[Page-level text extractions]
= Beginning of Section =

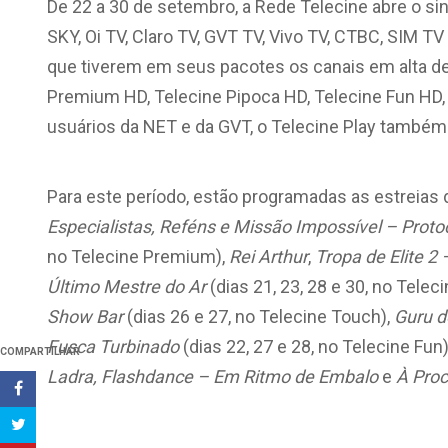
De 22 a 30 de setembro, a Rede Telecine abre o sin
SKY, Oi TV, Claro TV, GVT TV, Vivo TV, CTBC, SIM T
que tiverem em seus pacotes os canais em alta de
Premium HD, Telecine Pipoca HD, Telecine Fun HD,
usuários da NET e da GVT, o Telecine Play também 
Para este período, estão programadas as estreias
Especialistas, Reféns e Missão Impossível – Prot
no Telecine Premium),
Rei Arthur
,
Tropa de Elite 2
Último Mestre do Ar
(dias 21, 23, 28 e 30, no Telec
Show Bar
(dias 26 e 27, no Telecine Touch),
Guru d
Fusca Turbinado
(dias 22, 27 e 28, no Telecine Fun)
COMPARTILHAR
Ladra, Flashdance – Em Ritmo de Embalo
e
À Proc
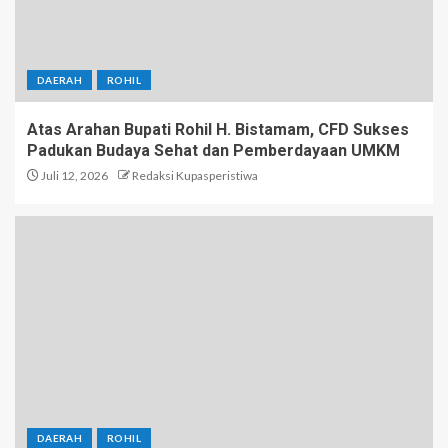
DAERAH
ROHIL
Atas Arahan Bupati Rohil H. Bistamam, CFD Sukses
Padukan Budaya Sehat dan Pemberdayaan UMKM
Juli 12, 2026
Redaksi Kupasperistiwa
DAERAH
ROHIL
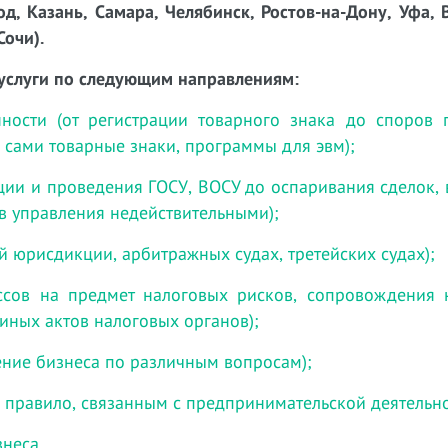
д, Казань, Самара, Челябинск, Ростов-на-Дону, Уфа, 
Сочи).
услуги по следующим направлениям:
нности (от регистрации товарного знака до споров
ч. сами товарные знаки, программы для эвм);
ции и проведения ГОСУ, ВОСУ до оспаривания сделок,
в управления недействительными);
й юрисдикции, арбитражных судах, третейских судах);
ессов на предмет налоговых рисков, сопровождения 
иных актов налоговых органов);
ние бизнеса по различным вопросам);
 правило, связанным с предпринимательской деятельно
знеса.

= End of Section =
= Beginning of Section =

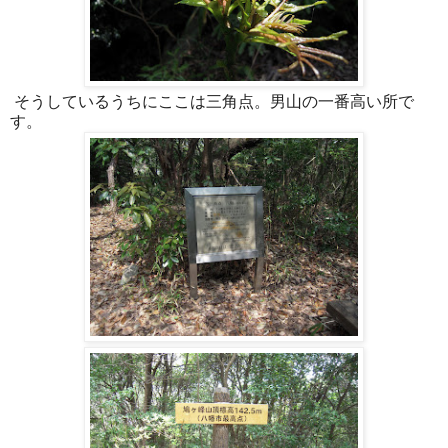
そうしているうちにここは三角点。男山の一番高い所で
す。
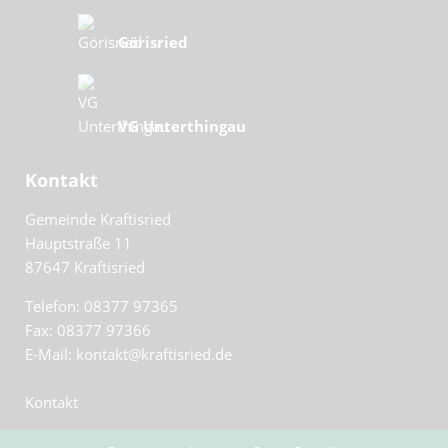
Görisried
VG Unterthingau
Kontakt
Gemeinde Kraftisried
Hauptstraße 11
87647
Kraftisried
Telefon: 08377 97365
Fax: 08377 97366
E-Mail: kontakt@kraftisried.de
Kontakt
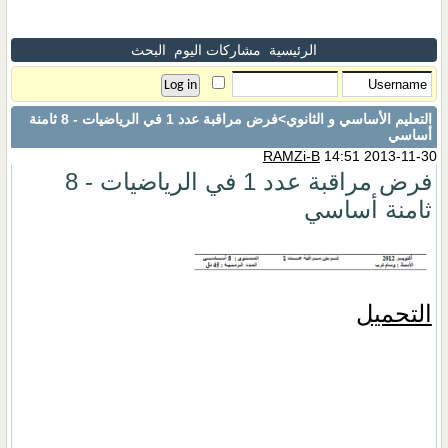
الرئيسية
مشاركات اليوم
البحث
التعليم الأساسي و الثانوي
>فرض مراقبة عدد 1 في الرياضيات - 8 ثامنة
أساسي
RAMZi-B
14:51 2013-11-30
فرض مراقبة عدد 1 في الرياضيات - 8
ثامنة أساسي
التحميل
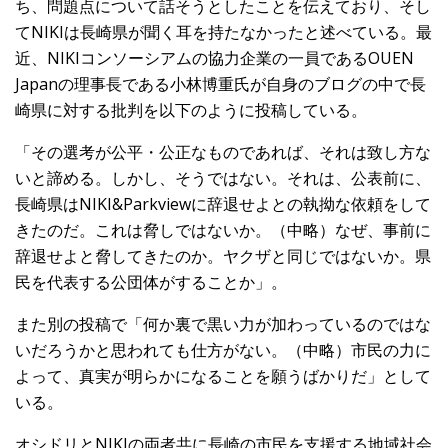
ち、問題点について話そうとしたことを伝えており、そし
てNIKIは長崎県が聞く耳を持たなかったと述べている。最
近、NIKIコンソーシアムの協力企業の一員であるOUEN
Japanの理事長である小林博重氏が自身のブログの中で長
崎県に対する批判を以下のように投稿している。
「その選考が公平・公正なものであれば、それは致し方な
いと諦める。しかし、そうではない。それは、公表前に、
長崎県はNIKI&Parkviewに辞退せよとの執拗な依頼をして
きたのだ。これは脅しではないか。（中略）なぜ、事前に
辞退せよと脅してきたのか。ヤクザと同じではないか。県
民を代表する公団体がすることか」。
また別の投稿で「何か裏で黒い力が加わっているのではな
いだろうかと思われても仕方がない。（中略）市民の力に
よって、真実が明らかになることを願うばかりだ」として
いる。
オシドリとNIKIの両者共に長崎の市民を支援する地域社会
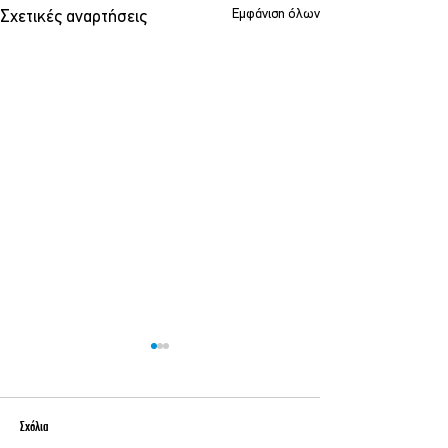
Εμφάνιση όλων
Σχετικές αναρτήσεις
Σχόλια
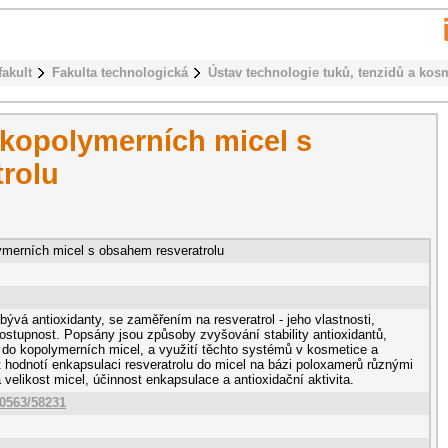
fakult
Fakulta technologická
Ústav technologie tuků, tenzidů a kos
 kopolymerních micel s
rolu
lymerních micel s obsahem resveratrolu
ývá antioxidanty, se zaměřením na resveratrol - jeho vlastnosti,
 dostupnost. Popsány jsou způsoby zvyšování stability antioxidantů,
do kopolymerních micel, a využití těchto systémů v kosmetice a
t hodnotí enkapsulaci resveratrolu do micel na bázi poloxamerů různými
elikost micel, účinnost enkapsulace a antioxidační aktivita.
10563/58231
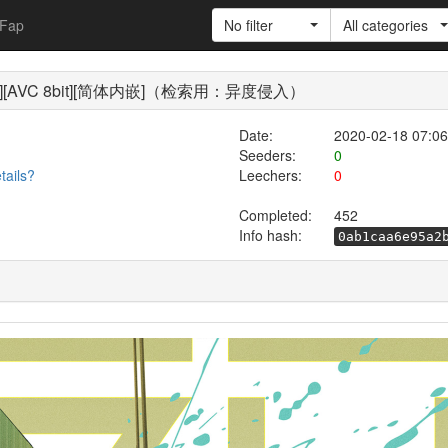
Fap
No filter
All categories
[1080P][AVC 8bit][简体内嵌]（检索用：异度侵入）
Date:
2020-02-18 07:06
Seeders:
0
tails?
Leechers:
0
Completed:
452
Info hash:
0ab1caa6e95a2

= End of Section =
= Beginning of Section =

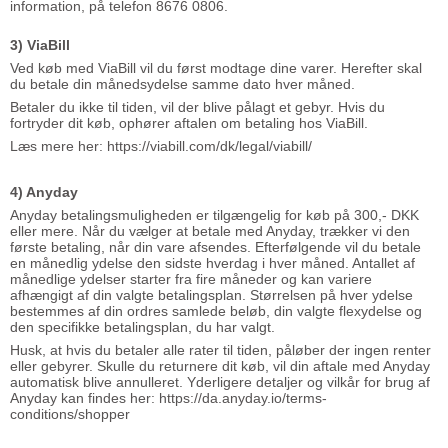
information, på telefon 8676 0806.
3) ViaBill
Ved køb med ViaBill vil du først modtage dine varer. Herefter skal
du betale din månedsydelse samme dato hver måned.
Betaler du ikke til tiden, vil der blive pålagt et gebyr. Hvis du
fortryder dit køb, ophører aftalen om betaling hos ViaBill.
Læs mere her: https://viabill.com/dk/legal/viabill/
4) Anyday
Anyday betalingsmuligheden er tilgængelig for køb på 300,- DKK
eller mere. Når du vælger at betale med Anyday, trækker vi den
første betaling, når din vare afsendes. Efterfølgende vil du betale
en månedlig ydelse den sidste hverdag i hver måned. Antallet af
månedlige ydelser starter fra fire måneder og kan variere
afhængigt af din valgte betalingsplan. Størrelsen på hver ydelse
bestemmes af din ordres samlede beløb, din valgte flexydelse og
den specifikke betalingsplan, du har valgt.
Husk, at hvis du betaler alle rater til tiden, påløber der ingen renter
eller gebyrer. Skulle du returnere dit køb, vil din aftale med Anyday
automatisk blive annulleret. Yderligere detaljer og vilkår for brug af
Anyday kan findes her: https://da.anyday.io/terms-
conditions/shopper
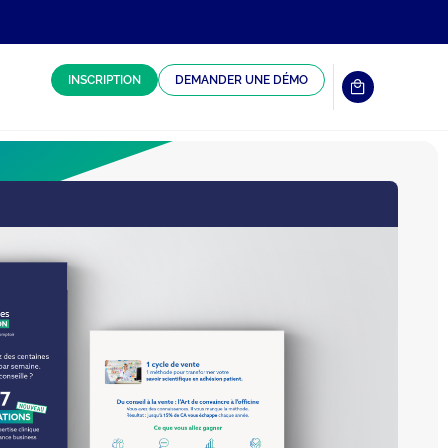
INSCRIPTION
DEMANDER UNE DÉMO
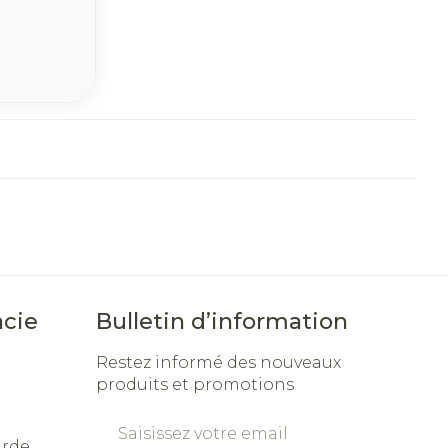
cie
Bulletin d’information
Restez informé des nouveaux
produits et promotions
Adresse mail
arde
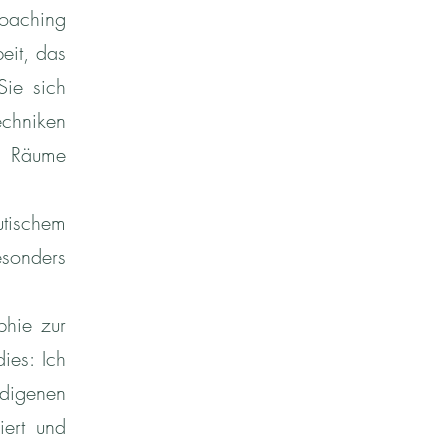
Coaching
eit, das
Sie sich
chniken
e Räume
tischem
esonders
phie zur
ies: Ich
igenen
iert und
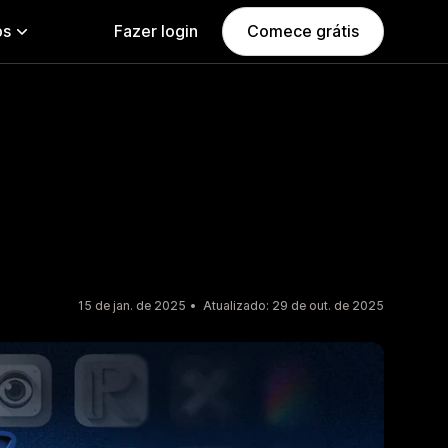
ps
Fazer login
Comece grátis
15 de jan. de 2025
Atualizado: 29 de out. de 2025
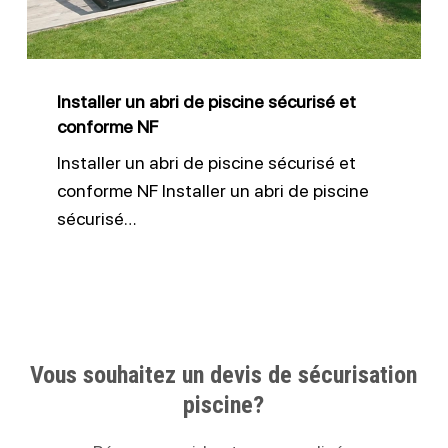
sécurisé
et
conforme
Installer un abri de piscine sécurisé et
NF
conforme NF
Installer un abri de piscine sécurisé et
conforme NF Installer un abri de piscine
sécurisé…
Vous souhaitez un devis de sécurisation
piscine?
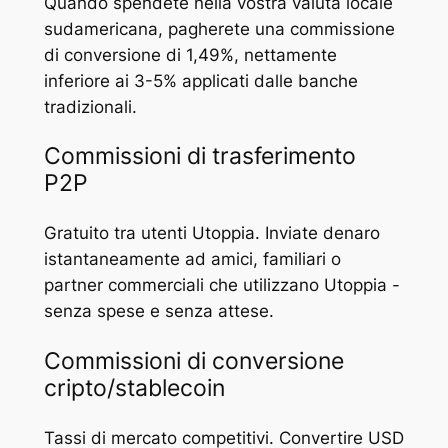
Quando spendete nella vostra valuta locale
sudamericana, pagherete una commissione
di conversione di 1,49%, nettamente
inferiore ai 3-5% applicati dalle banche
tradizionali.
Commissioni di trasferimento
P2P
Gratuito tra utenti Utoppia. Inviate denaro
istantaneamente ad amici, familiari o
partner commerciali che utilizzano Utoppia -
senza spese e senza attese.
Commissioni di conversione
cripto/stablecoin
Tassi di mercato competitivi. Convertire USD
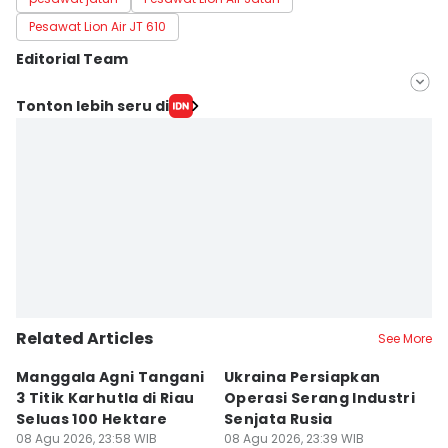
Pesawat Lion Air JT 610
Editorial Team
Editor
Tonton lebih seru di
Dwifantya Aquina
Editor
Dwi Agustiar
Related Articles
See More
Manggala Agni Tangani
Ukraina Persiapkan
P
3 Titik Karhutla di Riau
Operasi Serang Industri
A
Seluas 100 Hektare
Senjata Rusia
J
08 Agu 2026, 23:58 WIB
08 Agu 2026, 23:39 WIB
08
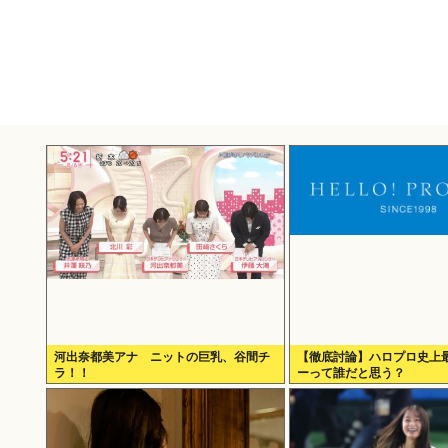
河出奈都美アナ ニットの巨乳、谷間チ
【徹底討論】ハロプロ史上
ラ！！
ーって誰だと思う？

= End of Section =

▶ THE TASK: Check each line of the records above, and copy those that hold the word "Commissioni".

▶ FINISHED EXERCISE:
Commissioni di trasferimento
Commissioni di conversione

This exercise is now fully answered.